[Saved entries]

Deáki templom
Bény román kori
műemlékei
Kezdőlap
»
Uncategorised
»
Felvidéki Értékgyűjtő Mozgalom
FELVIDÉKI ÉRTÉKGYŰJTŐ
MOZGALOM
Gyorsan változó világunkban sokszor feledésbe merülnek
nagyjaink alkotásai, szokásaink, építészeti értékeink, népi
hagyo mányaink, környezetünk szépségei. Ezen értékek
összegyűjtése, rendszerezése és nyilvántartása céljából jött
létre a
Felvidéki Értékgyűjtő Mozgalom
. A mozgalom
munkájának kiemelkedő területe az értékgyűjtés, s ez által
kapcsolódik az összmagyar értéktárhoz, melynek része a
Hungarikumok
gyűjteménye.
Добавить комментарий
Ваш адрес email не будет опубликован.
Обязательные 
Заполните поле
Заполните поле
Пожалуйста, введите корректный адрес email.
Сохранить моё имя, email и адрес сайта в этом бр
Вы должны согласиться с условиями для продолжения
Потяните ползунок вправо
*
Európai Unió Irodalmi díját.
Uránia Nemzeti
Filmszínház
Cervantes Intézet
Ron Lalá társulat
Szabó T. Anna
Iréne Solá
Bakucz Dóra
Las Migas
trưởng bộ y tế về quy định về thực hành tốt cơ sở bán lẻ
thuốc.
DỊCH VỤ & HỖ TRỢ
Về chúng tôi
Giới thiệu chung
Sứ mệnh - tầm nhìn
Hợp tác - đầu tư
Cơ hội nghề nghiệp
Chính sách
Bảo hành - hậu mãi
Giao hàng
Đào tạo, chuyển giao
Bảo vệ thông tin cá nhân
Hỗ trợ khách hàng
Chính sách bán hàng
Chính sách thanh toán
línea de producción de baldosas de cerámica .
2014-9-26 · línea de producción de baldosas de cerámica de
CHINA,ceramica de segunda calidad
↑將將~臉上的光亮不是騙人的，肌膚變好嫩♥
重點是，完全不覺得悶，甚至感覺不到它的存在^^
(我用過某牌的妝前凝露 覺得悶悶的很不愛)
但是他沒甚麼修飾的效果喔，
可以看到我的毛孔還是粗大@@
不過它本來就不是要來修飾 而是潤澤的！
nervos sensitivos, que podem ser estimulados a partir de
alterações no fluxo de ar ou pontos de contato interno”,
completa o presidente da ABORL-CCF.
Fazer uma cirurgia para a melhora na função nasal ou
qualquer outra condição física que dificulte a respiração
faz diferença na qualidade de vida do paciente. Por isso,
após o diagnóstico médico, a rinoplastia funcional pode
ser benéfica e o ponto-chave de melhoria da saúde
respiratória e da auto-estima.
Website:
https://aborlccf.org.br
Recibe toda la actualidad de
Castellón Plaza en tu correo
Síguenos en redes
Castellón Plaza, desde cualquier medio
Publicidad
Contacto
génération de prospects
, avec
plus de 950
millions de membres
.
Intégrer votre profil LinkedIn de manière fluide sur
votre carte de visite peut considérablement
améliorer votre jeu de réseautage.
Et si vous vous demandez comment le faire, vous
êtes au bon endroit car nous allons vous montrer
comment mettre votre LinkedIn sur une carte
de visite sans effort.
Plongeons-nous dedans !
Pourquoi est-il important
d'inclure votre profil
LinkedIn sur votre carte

...

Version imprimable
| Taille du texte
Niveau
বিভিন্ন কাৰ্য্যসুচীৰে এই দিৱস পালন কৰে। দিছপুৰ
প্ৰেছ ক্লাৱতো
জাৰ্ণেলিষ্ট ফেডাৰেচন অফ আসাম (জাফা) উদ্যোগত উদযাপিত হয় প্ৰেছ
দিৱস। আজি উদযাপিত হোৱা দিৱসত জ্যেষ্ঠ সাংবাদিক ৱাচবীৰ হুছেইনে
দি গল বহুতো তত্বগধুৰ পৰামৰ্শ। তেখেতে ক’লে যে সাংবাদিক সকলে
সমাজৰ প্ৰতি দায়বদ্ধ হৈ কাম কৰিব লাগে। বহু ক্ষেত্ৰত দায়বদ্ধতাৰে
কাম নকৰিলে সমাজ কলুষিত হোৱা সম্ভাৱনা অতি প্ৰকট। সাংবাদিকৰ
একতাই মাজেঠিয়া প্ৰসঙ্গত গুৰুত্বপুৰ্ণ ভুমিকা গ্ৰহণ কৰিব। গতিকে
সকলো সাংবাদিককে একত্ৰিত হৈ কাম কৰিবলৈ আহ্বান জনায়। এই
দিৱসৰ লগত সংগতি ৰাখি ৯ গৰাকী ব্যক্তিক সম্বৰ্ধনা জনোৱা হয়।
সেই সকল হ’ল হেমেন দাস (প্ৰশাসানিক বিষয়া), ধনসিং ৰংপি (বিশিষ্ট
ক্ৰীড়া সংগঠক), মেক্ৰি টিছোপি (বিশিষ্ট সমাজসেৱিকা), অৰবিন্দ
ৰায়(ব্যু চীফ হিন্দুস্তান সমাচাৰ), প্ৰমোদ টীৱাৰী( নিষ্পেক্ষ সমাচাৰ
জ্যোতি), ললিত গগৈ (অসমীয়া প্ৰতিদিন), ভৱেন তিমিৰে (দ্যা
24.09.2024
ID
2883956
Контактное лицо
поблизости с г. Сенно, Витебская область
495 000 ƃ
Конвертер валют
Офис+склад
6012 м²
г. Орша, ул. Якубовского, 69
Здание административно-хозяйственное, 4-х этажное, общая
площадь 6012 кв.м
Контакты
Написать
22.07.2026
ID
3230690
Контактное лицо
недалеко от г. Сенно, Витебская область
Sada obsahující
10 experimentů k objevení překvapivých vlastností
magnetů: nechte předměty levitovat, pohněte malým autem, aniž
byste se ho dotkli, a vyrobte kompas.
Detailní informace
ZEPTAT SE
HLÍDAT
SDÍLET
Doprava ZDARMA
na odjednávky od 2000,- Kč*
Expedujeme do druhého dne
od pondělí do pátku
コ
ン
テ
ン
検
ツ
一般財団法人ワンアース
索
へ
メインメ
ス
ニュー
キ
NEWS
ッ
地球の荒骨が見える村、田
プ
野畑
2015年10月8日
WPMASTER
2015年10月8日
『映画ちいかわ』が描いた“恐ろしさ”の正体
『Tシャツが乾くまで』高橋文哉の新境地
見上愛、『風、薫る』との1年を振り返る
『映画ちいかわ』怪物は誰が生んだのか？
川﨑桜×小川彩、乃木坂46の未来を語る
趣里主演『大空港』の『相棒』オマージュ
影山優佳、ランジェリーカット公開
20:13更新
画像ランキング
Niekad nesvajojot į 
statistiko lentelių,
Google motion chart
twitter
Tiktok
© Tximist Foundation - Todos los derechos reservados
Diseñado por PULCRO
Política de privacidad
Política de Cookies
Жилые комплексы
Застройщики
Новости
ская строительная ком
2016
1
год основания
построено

■ **Assignment**
Which lines above include the word "LinkedIn"? Return each one.

■ **Exercise output**
Intégrer votre profil LinkedIn de manière fluide sur
comment mettre votre LinkedIn sur une carte
LinkedIn sur votre carte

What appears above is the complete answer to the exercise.